The Translational and Molecular Imaging Institute (TMII) serves as a research catalyst for a new generation of translational and molecular imaging methodologies. It offers researchers highly efficient, cost-effective services for commonly used imaging tests, without the usual institutional overhead. TMII provides expertise for developing and validating new procedures and encourages interdisciplinary collaborations that help close the gaps between clinical and preclinical studies.
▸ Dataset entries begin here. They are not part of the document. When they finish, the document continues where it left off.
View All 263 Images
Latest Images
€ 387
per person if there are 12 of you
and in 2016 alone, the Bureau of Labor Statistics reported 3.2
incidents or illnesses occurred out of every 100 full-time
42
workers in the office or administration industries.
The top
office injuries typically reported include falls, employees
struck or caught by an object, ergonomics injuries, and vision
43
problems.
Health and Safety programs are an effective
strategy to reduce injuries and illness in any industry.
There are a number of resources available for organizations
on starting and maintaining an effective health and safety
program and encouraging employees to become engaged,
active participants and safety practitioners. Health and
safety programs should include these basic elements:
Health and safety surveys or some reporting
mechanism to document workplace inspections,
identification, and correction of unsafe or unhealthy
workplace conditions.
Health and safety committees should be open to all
Through its targeted seminars, research fellowships, publications, and other training programs, TMII educates researchers, postdoctoral fellows, students, and technicians about biomedical imaging advances and options.
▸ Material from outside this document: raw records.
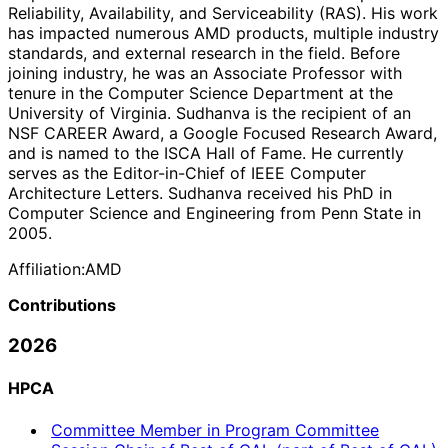
Reliability, Availability, and Serviceability (RAS). His work
has impacted numerous AMD products, multiple industry
standards, and external research in the field. Before
joining industry, he was an Associate Professor with
tenure in the Computer Science Department at the
University of Virginia. Sudhanva is the recipient of an
NSF CAREER Award, a Google Focused Research Award,
and is named to the ISCA Hall of Fame. He currently
serves as the Editor-in-Chief of IEEE Computer
Architecture Letters. Sudhanva received his PhD in
Computer Science and Engineering from Penn State in
2005.
Affiliation:
AMD
Contributions
2026
HPCA
Committee Member in Program Committee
TMII is responsible for coordinating and executing all in vivo imaging research at Mount Sinai. Currently, TMII has over 50 members with expertise in all aspects of translational imaging research, from image acquisition to image analysis. Mount Sinai and TMII have entered into a strategic partnership with Siemens Medical Systems to support its effort in translational research. Housed in approximately 20,000 square feet in the new Hess Center for Science and Medicine, are state-of-the-art Siemens systems, including:

  • 7T MRI - whole body, actively shielded human scanner
  • PET/MR(3T) mMR system - fully integrated, simultaneous, multi-modal, whole body scanner
  • 3T MRI Skyra - wide bore whole body scanner
  • Somatom Force CT - dual-source for faster and lower dose imaging

These systems are available for human and large animal research. In addition, TMII has access to a variety of Siemens systems that are managed by the Department of Radiology at Mount Sinai but accessible for research thru TMII, including a 1.5T MR Aera scanner, a PET/CT(40) Biograph mCT, and a multidetector CT Somatom Definition Flash.

TMII also provides preclinical imaging services performed on a variety of small animal scanners including:

  • 9.4T (89mm bore size) Bruker vertical bore scanner
  • 7.0T (154mm bore size) Bruker horizontal bore scanner
  • Biophotonic IVIS spectrum
  • Micro ultrasound Vevo 2100 from VisualSonics
  • Micro PET/CT (TBD)

All of these imaging systems are equipped with a variety of peripherals for physiological monitoring, physiological gating, fMRI experiments, drug infusion and anesthesia delivery.

TMII has a data center in the new Center for Science and Medicine that contains a dedicated server room hosting a larger Mac Server Cluster of 2 x 16TB of initial online storage with direct connectivity to all of the imaging modalities. TMII XNAT serves as the central point for research data transfer, archive, and sharing. TMII XNAT is built upon a secure database, supports automated pipelines for processing managed data, and provides tools for exploring the data. Currently TMII XNAT runs on two mirrored Linux servers with 60TB storage space on each. It can host more than 15,000 image sessions with backups.  In addition, TMII offers an image analysis room equipped with a large viewing display and more than 15 high-performance workstations to facilitate learning and image analysis as well as a nanomedicine laboratory for the design, synthesis and evaluation of novel imaging probes and drug delivery systems.